Given records
◆ ◆ ◆ ◆ ◆ ◆ ◆

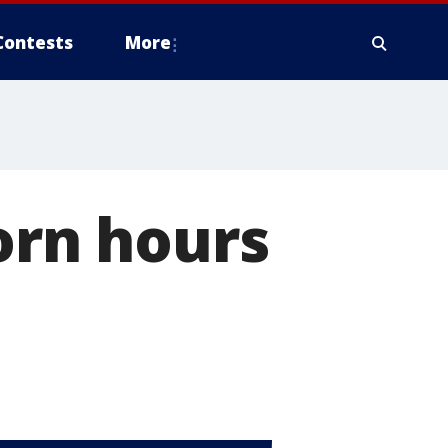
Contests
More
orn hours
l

◆ ◆ ◆ ◆ ◆ ◆ ◆

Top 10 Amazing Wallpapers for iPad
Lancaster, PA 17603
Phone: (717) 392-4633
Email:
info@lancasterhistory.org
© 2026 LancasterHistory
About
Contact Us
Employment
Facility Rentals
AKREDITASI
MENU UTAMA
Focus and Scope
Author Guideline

◆ ◆ ◆ ◆ ◆ ◆ ◆

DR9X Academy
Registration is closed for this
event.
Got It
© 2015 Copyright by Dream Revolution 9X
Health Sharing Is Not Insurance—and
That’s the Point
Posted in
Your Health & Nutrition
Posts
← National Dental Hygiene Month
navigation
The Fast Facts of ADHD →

◆ ◆ ◆ ◆ ◆ ◆ ◆

Work order
What lines in the data include the string "Health"? Copy each one.

Reply to the task
Health Sharing Is Not Insurance—and
Your Health & Nutrition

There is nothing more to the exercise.